PROBLEM TO SOLVE
Return the listing below exactly. Leave its pictures out.

SUPPLIED ENTRIES

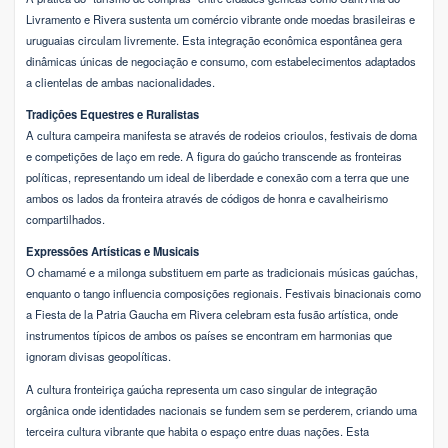
Livramento e Rivera sustenta um comércio vibrante onde moedas brasileiras e
uruguaias circulam livremente. Esta integração econômica espontânea gera
dinâmicas únicas de negociação e consumo, com estabelecimentos adaptados
a clientelas de ambas nacionalidades.
Tradições Equestres e Ruralistas
A cultura campeira manifesta se através de rodeios crioulos, festivais de doma
e competições de laço em rede. A figura do gaúcho transcende as fronteiras
políticas, representando um ideal de liberdade e conexão com a terra que une
ambos os lados da fronteira através de códigos de honra e cavalheirismo
compartilhados.
Expressões Artísticas e Musicais
O chamamé e a milonga substituem em parte as tradicionais músicas gaúchas,
enquanto o tango influencia composições regionais. Festivais binacionais como
a Fiesta de la Patria Gaucha em Rivera celebram esta fusão artística, onde
instrumentos típicos de ambos os países se encontram em harmonias que
ignoram divisas geopolíticas.
A cultura fronteiriça gaúcha representa um caso singular de integração
orgânica onde identidades nacionais se fundem sem se perderem, criando uma
terceira cultura vibrante que habita o espaço entre duas nações. Esta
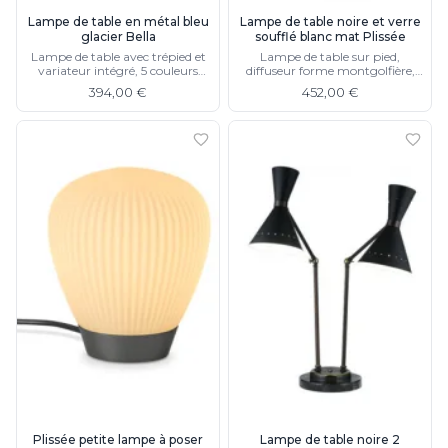
Lampe de table en métal bleu
Lampe de table noire et verre
glacier Bella
soufflé blanc mat Plissée
Lampe de table avec trépied et
Lampe de table sur pied,
variateur intégré, 5 couleurs
diffuseur forme montgolfière,
différentes
existe en 4 finitions
394,00 €
452,00 €
Plissée petite lampe à poser
Lampe de table noire 2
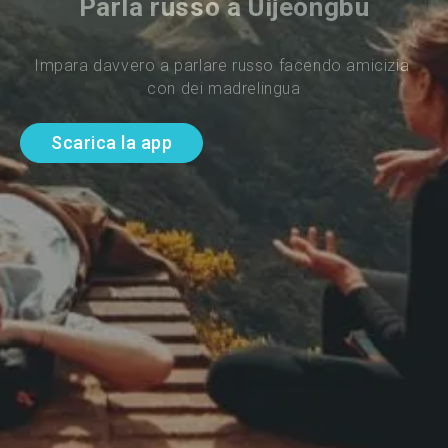
Parla russo a Uijeongbu
Impara davvero a parlare russo facendo amicizia 
con dei madrelingua
Scarica la app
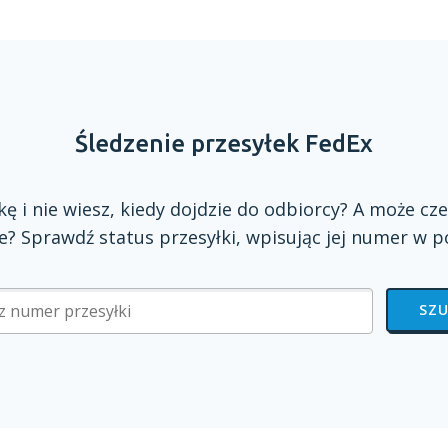
Śledzenie przesyłek FedEx
zkę
i nie
wiesz, kiedy dojdzie do odbiorcy?
A może
cze
? Sprawdź status przesyłki, wpisując jej numer
w p
SZU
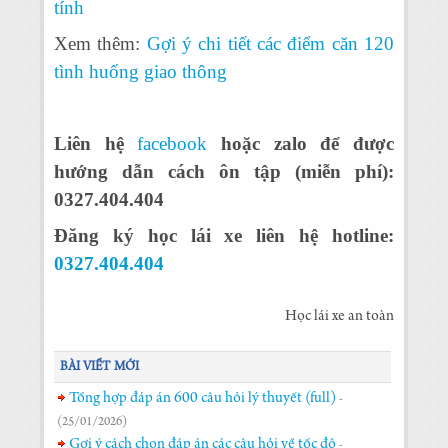
tính
Xem thêm:
Gợi ý chi tiết các điểm căn 120
tình huống giao thông
Liên hệ
facebook
hoặc zalo để được
hướng dẫn cách ôn tập (miễn phí):
0327.404.404
Đăng ký học lái xe liên hệ hotline:
0327.404.404
Học lái xe an toàn
BÀI VIẾT MỚI
Tổng hợp đáp án 600 câu hỏi lý thuyết (full)
-
(25/01/2026)
Gợi ý cách chọn đáp án các câu hỏi về tốc độ
-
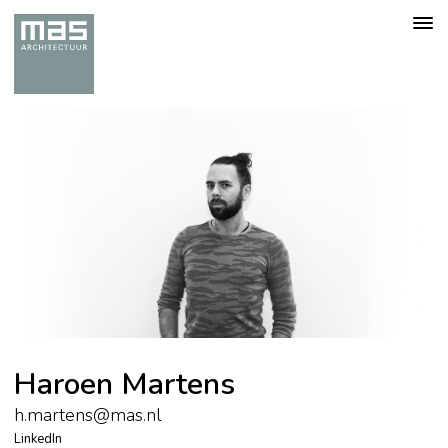
Togg
navig
Haroen Martens
h.martens@mas.nl
LinkedIn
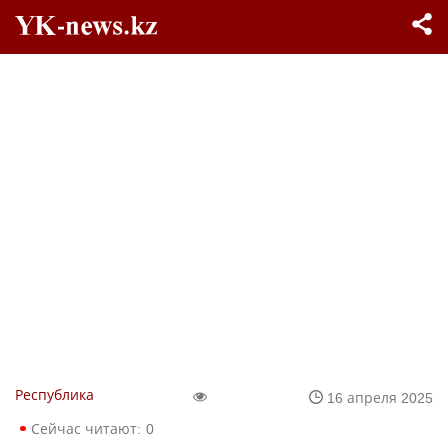
Республика
16 апреля 2025
Сейчас читают:
0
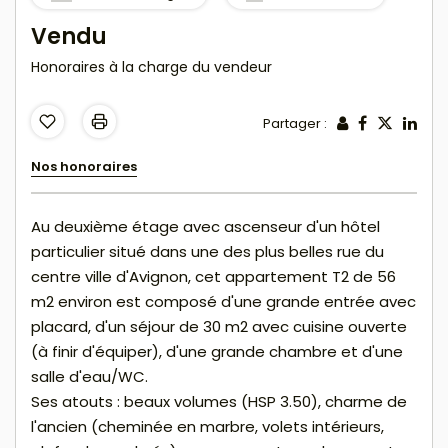
Vendu
Honoraires à la charge du vendeur
Partager :
Nos honoraires
Au deuxième étage avec ascenseur d'un hôtel
particulier situé dans une des plus belles rue du
centre ville d'Avignon, cet appartement T2 de 56
m2 environ est composé d'une grande entrée avec
placard, d'un séjour de 30 m2 avec cuisine ouverte
(à finir d'équiper), d'une grande chambre et d'une
salle d'eau/WC.
Ses atouts : beaux volumes (HSP 3.50), charme de
l'ancien (cheminée en marbre, volets intérieurs,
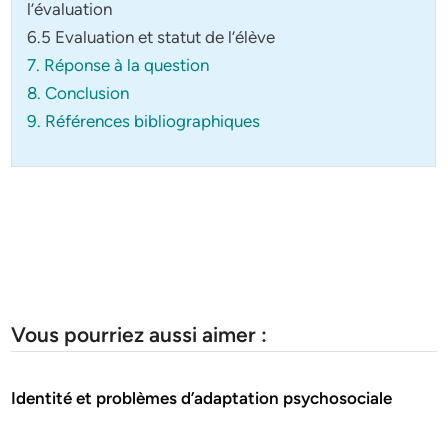
l’évaluation
6.5 Evaluation et statut de l’élève
7. Réponse à la question
8. Conclusion
9. Références bibliographiques
Vous pourriez aussi aimer :
Identité et problèmes d’adaptation psychosociale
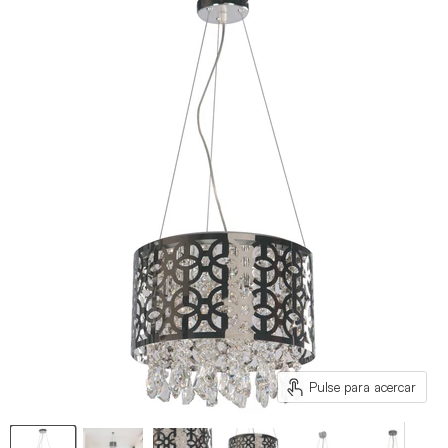
Pulse para acercar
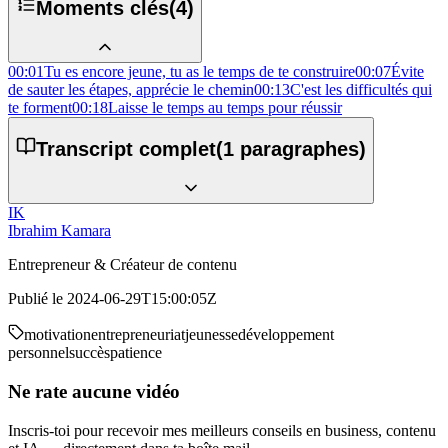
Moments clés
(
4
)
00:01
Tu es encore jeune, tu as le temps de te construire
00:07
Évite
de sauter les étapes, apprécie le chemin
00:13
C'est les difficultés qui
te forment
00:18
Laisse le temps au temps pour réussir
Transcript complet
(
1
paragraphes)
IK
Ibrahim Kamara
Entrepreneur & Créateur de contenu
Publié le
2024-06-29T15:00:05Z
motivation
entrepreneuriat
jeunesse
développement
personnel
succès
patience
Ne rate aucune vidéo
Inscris-toi pour recevoir mes meilleurs conseils en business, contenu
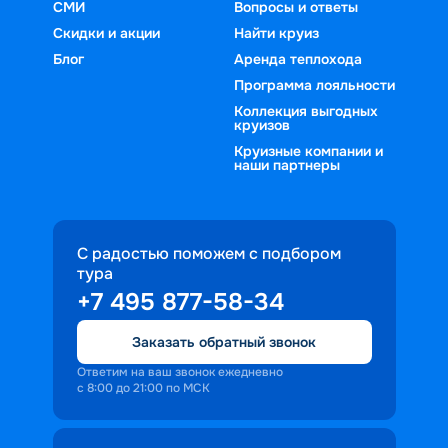
СМИ
Вопросы и ответы
Скидки и акции
Найти круиз
Блог
Аренда теплохода
Программа лояльности
Коллекция выгодных
круизов
Круизные компании и
наши партнеры
С радостью поможем с подбором
тура
+7 495 877-58-34
Заказать обратный звонок
Ответим на ваш звонок ежедневно
с 8:00 до 21:00 по МСК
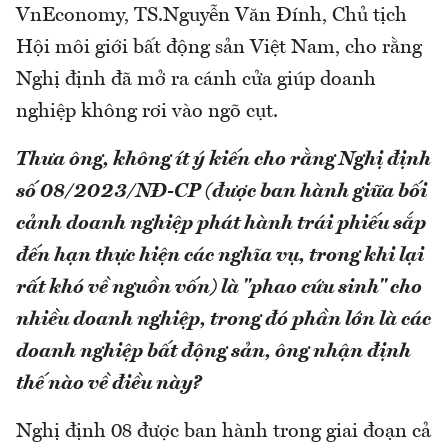
VnEconomy, TS.Nguyễn Văn Đính, Chủ tịch
Hội môi giới bất động sản Việt Nam, cho rằng
Nghị định đã mở ra cánh cửa giúp doanh
nghiệp không rơi vào ngõ cụt.
Thưa ông, không ít ý kiến cho rằng Nghị định
số 08/2023/NĐ-CP (được ban hành giữa bối
cảnh doanh nghiệp phát hành trái phiếu sắp
đến hạn thực hiện các nghĩa vụ, trong khi lại
rất khó về nguồn vốn) là "phao cứu sinh" cho
nhiều doanh nghiệp, trong đó phần lớn là các
doanh nghiệp bất động sản, ông nhận định
thế nào về điều này?
Nghị định 08 được ban hành trong giai đoạn cả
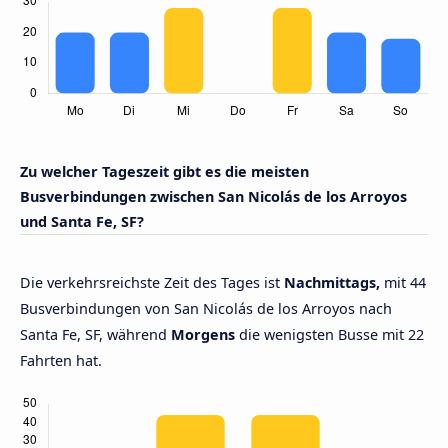
Zu welcher Tageszeit gibt es die meisten
Busverbindungen zwischen San Nicolás de los Arroyos
und Santa Fe, SF?
Die verkehrsreichste Zeit des Tages ist
Nachmittags,
mit 44
Busverbindungen von San Nicolás de los Arroyos nach
Santa Fe, SF, während
Morgens
die wenigsten Busse mit 22
Fahrten hat.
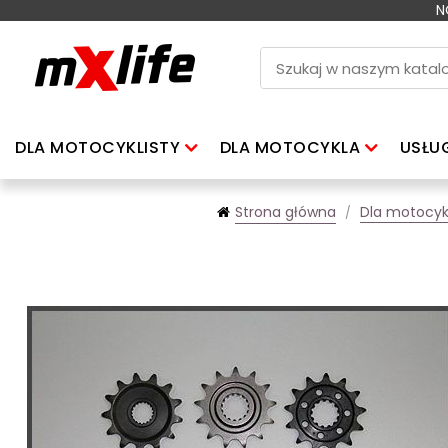
N
DLA MOTOCYKLISTY
DLA MOTOCYKLA
USŁU
Strona główna
Dla motocyk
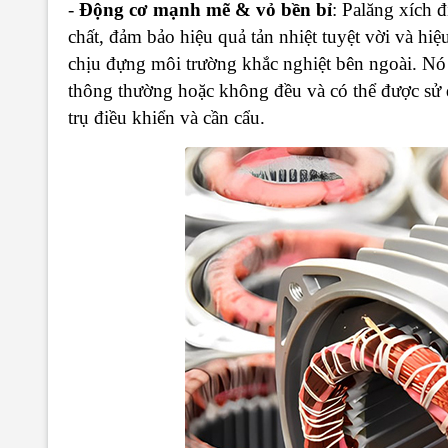
-
Động cơ mạnh mẽ & vỏ bền bỉ
: Palăng xích 
chất, đảm bảo hiệu quả tản nhiệt tuyệt vời và h
chịu đựng môi trường khắc nghiệt bên ngoài. Nó
thông thường hoặc không đều và có thể được sử d
trụ điều khiển và cần cẩu.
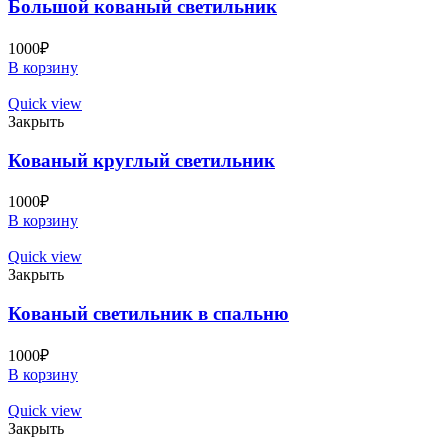
Большой кованый светильник
1000
₽
В корзину
Quick view
Закрыть
Кованый круглый светильник
1000
₽
В корзину
Quick view
Закрыть
Кованый светильник в спальню
1000
₽
В корзину
Quick view
Закрыть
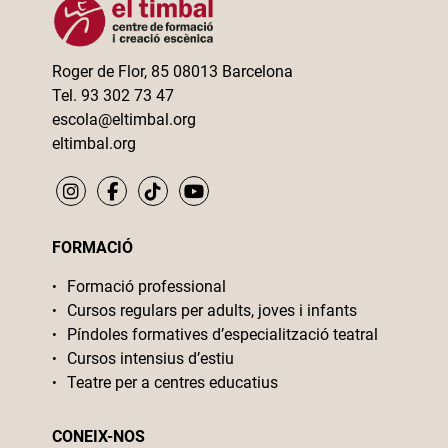
Roger de Flor, 85 08013 Barcelona
Tel. 93 302 73 47
escola@eltimbal.org
eltimbal.org
FORMACIÓ
Formació professional
Cursos regulars per adults, joves i infants
Píndoles formatives d’especialització teatral
Cursos intensius d’estiu
Teatre per a centres educatius
CONEIX-NOS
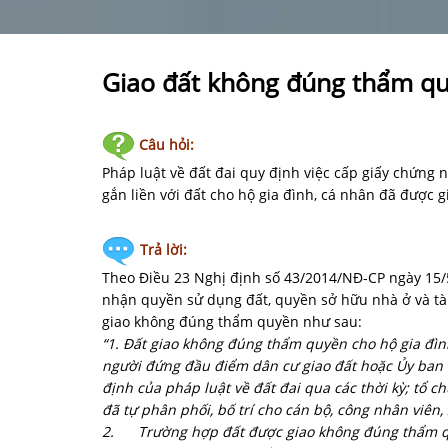
Giao đất không đúng thẩm q
Câu hỏi:
Pháp luật về đất đai quy định việc cấp giấy chứng
gắn liền với đất cho hộ gia đình, cá nhân đã được
Trả lời:
Theo Điều 23 Nghị định số 43/2014/NĐ-CP ngày 15/
nhận quyền sử dụng đất, quyền sở hữu nhà ở và tài
giao không đúng thẩm quyền như sau:
“1. Đất giao không đúng thẩm quyền cho hộ gia đìn
người đứng đầu điểm dân cư giao đất hoặc Ủy ban
định của pháp luật về đất đai qua các thời kỳ; tổ 
đã tự phân phối, bố trí cho cán bộ, công nhân viên
2.
Trường hợp đất được giao không đúng thẩm q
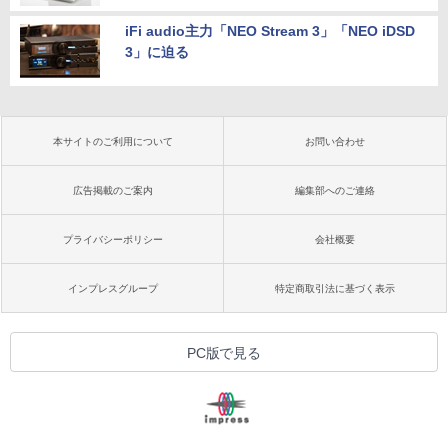
iFi audio主力「NEO Stream 3」「NEO iDSD
3」に迫る
本サイトのご利用について
お問い合わせ
広告掲載のご案内
編集部へのご連絡
プライバシーポリシー
会社概要
インプレスグループ
特定商取引法に基づく表示
PC版で見る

ANSWER BELOW
Livramento e Rivera sustenta um comércio vibrante onde moedas brasileiras e
uruguaias circulam livremente. Esta integração econômica espontânea gera
dinâmicas únicas de negociação e consumo, com estabelecimentos adaptados
a clientelas de ambas nacionalidades.
Tradições Equestres e Ruralistas
A cultura campeira manifesta se através de rodeios crioulos, festivais de doma
e competições de laço em rede. A figura do gaúcho transcende as fronteiras
políticas, representando um ideal de liberdade e conexão com a terra que une
ambos os lados da fronteira através de códigos de honra e cavalheirismo
compartilhados.
Expressões Artísticas e Musicais
O chamamé e a milonga substituem em parte as tradicionais músicas gaúchas,
enquanto o tango influencia composições regionais. Festivais binacionais como
a Fiesta de la Patria Gaucha em Rivera celebram esta fusão artística, onde
instrumentos típicos de ambos os países se encontram em harmonias que
ignoram divisas geopolíticas.
A cultura fronteiriça gaúcha representa um caso singular de integração
orgânica onde identidades nacionais se fundem sem se perderem, criando uma
terceira cultura vibrante que habita o espaço entre duas nações. Esta
Lampe de table en métal bleu
Lampe de table noire et verre
glacier Bella
soufflé blanc mat Plissée
Lampe de table avec trépied et
Lampe de table sur pied,
variateur intégré, 5 couleurs
diffuseur forme montgolfière,
différentes
existe en 4 finitions
394,00 €
452,00 €
Plissée petite lampe à poser
Lampe de table noire 2
Parla russo a Uijeongbu
Impara davvero a parlare russo facendo amicizia 
con dei madrelingua
Scarica la app
Śledzenie przesyłek FedEx
zkę
i nie
wiesz, kiedy dojdzie do odbiorcy?
A może
cze
? Sprawdź status przesyłki, wpisując jej numer
w p
SZU
tính
Xem thêm:
Gợi ý chi tiết các điểm căn 120
tình huống giao thông
Liên hệ
facebook
hoặc zalo để được
hướng dẫn cách ôn tập (miễn phí):
0327.404.404
Đăng ký học lái xe liên hệ hotline:
0327.404.404
Học lái xe an toàn
BÀI VIẾT MỚI
Tổng hợp đáp án 600 câu hỏi lý thuyết (full)
-
(25/01/2026)
Gợi ý cách chọn đáp án các câu hỏi về tốc độ
-
Togg
navig
Haroen Martens
h.martens@mas.nl
LinkedIn
Республика
16 апреля 2025
Сейчас читают:
0
Vendu
Honoraires à la charge du vendeur
Partager :
Nos honoraires
Au deuxième étage avec ascenseur d'un hôtel
particulier situé dans une des plus belles rue du
centre ville d'Avignon, cet appartement T2 de 56
m2 environ est composé d'une grande entrée avec
placard, d'un séjour de 30 m2 avec cuisine ouverte
(à finir d'équiper), d'une grande chambre et d'une
salle d'eau/WC.
Ses atouts : beaux volumes (HSP 3.50), charme de
l'ancien (cheminée en marbre, volets intérieurs,
l’évaluation
6.5 Evaluation et statut de l’élève
7. Réponse à la question
8. Conclusion
9. Références bibliographiques
Vous pourriez aussi aimer :
Identité et problèmes d’adaptation psychosociale
Pulse para acercar
Moments clés
(
4
)
00:01
Tu es encore jeune, tu as le temps de te construire
00:07
Évite
de sauter les étapes, apprécie le chemin
00:13
C'est les difficultés qui
te forment
00:18
Laisse le temps au temps pour réussir
Transcript complet
(
1
paragraphes)
IK
Ibrahim Kamara
Entrepreneur & Créateur de contenu
Publié le
2024-06-29T15:00:05Z
motivation
entrepreneuriat
jeunesse
développement
personnel
succès
patience
Ne rate aucune vidéo
Inscris-toi pour recevoir mes meilleurs conseils en business, contenu
СМИ
Вопросы и ответы
Скидки и акции
Найти круиз
Блог
Аренда теплохода
Программа лояльности
Коллекция выгодных
круизов
Круизные компании и
наши партнеры
С радостью поможем с подбором
тура
+7 495 877-58-34
Заказать обратный звонок
Ответим на ваш звонок ежедневно
с 8:00 до 21:00 по МСК
VnEconomy, TS.Nguyễn Văn Đính, Chủ tịch
Hội môi giới bất động sản Việt Nam, cho rằng
Nghị định đã mở ra cánh cửa giúp doanh
nghiệp không rơi vào ngõ cụt.
Thưa ông, không ít ý kiến cho rằng Nghị định
số 08/2023/NĐ-CP (được ban hành giữa bối
cảnh doanh nghiệp phát hành trái phiếu sắp
đến hạn thực hiện các nghĩa vụ, trong khi lại
rất khó về nguồn vốn) là "phao cứu sinh" cho
nhiều doanh nghiệp, trong đó phần lớn là các
doanh nghiệp bất động sản, ông nhận định
thế nào về điều này?
Nghị định 08 được ban hành trong giai đoạn cả
Zu welcher Tageszeit gibt es die meisten
Busverbindungen zwischen San Nicolás de los Arroyos
und Santa Fe, SF?
Die verkehrsreichste Zeit des Tages ist
Nachmittags,
mit 44
Busverbindungen von San Nicolás de los Arroyos nach
Santa Fe, SF, während
Morgens
die wenigsten Busse mit 22
Fahrten hat.
N
DLA MOTOCYKLISTY
DLA MOTOCYKLA
USŁU
Strona główna
Dla motocyk
-
Động cơ mạnh mẽ & vỏ bền bỉ
: Palăng xích 
chất, đảm bảo hiệu quả tản nhiệt tuyệt vời và h
chịu đựng môi trường khắc nghiệt bên ngoài. Nó
thông thường hoặc không đều và có thể được sử d
trụ điều khiển và cần cẩu.
Большой кованый светильник
1000
₽
В корзину
Quick view
Закрыть
Кованый круглый светильник
1000
₽
В корзину
Quick view
Закрыть
Кованый светильник в спальню
1000
₽
В корзину
Quick view
Закрыть
Roger de Flor, 85 08013 Barcelona
Tel. 93 302 73 47
escola@eltimbal.org
eltimbal.org
FORMACIÓ
Formació professional
Cursos regulars per adults, joves i infants
Píndoles formatives d’especialització teatral
Cursos intensius d’estiu
Teatre per a centres educatius
CONEIX-NOS
Giao đất không đúng thẩm q
Câu hỏi:
Pháp luật về đất đai quy định việc cấp giấy chứng
gắn liền với đất cho hộ gia đình, cá nhân đã được
Trả lời:
Theo Điều 23 Nghị định số 43/2014/NĐ-CP ngày 15/
nhận quyền sử dụng đất, quyền sở hữu nhà ở và tài
giao không đúng thẩm quyền như sau:
“1. Đất giao không đúng thẩm quyền cho hộ gia đìn
người đứng đầu điểm dân cư giao đất hoặc Ủy ban
định của pháp luật về đất đai qua các thời kỳ; tổ 
đã tự phân phối, bố trí cho cán bộ, công nhân viên
2.
Trường hợp đất được giao không đúng thẩm q
iFi audio主力「NEO Stream 3」「NEO iDSD
3」に迫る
本サイトのご利用について
お問い合わせ
広告掲載のご案内
編集部へのご連絡
プライバシーポリシー
会社概要
インプレスグループ
特定商取引法に基づく表示
PC版で見る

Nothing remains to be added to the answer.